In the World Wide Web domain, the Semantic Web emerged [
33]. It aims to specify additional notation elements in HTML for the machines to infer the semantics of data and their relationships (linked data) from the web pages themselves. Several well-known components have been developed that support this concept. The eXtensible Markup Language (XML) was defined earlier and allows to define custom tags that can supplement additional meaning to the document contents [
34].
Resource Description Framework (RDF) is a model used to represent the contents by encoding it into statement-like structures (subject-predicate-object) called triplets [
35]. This allows for any software to discern a meaning regardless of the particular data model that the software is based on. An ontology can be expressed as a set of statements, in this case RDF triples, that describe a given subject and relationships among its inner concepts. RDF can represent a graph structure where subjects and objects represent nodes in a graph and the predicates represent directed links among nodes. Such structure is called RDF graph. RDF Schema (RDFS) is an extension to RDF for describing classes and their relations and serves as a language to express data models [
36]. Web Ontology Language (OWL) is a language for defining and instantiating Web ontologies and is more comprehensive than RDFS in expressing relations among classes and their other characteristics [
37]. SPARQL is a query language for searching through the semantic web or databases containing triples [
38]. Besides XML as the initial RDF serialization format, the JavaScript Object Notation-Linked Data (JSON-LD) [
39] serialization has been developed, providing a more concise serialization of objects and their relationships compared to XML.

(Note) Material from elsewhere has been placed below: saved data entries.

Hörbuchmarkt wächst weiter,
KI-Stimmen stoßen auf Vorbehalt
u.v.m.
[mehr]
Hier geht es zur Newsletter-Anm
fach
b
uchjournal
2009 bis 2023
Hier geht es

In order to facilitate finding particular data on the World Wide Web, special websites emerged that list available data and the associated metadata, called data catalogs. Several tools exist to define data catalogs. CKAN is a tool used to publish open-access data, predominantly by public institutions [
40]. It allows for uploading or linking to datasets, which can then be consumed by downloading the file from the CKAN server or from the provided link. Using the DataStore extension, uploading the dataset to a relational database connected to the CKAN server is also possible. This extension allows the user to define a data dictionary describing individual data elements (e.g., columns in a table), which could be regarded as a data model. The data dictionary is also the control mechanism because new data can only be ingested if compliant with this dictionary. This extension is not mandatory, however. The Data Catalog Vocabulary (DCAT) is an RDF vocabulary designed to facilitate interoperability between data catalogs published on the Web [
41]. It provides RDF classes and properties to allow datasets and data services to be described and included in a catalog. However, it defines the metadata to the level of datasets only; the individual data points (features) are not covered.

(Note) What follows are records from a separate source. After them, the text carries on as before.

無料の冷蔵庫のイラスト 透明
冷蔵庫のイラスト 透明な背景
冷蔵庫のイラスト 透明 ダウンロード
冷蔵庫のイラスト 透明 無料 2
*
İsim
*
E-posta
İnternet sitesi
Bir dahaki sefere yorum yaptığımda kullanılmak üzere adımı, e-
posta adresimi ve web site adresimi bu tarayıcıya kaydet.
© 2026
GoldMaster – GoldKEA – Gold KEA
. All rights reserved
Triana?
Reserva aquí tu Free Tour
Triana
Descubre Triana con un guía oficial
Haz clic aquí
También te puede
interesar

In the Telecommunications and Internet of Things domain, the research in context management (automatic alignment of data about the same subject from different sources) led to the standardization of Next Generation Systems Interface (NGSI) by Open Mobile Alliance and, in newer versions (extended with linked data capability, hence NGSI-LD), by ETSI and its Context Information Management (CIM) committee [
42]. The FIWARE Foundation led the development of NGSI-LD under the European Commission’s support. It is now used in several projects and specifications (Connected Europe Facility, Living-in.eu project, IoT Big Data Framework Architecture by GSM Association, etc.). It has been proposed for use in the GAIA-X initiative [
43]. The NGSI-LD API uses JSON-LD as a main serialization format, so the NGSI-LD data payloads are serialized as JSON-LD [
44].
The ETSI standard GS CIM 006 defines NGSI-LD information model as a graph similar to an RDF graph, with a practical difference that in NGSI-LD, not only the entities (vertices) but also the relationships (edges, arcs) can have properties, which means that an RDF graph can be translated to an NGSI-LD one.

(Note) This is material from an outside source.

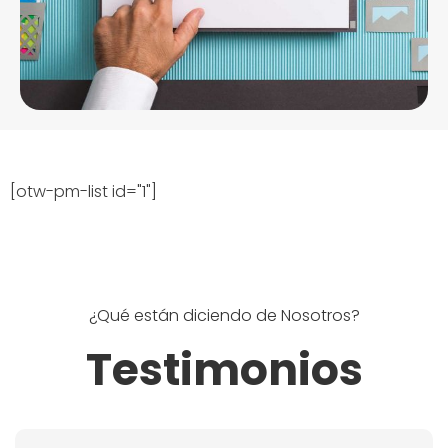
[otw-pm-list id="1"]
¿Qué están diciendo de Nosotros?
Testimonios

The use of data models differs in presented technologies. In the IDSA case, the data model is optional at the time of data provisioning, and a special component to host the model (called Vocabulary Provider) is needed [
16]. In the FIWARE case, the data model is mandatory and has to be known in advance. The central component (Context Broker) needs the data model in advance, before the data contents are provided, so the Context Broker ensures that the data provided conform to the data model. Both the data and the model are structured according to the NGSI-LD standard and they are hosted in the Context Broker, so no additional component is needed [
45]. In both the IDSA and the FIWARE cases, the model has to be known at the time of data consumption.
To better support the use of NGSI standard, FIWARE, and TM Forum have established, together with Indian Urban Data Exchange (IUDX) and Open and Agile Smart Cities (OASC), the Smart Data Models initiative [
46], which aims to engage the community to develop and publish data models emanating from real use cases of data exchange. The process is agile and open and based on established standards.
Loebe [
47] (Section 2.4) proposes a fundamental set of elements sufficient to express any ontology, consisting of categories and relations. NGSI-LD defines a similar concept framework where entities (acting as categories) have elementary properties describing them and properties describing relations with other entities.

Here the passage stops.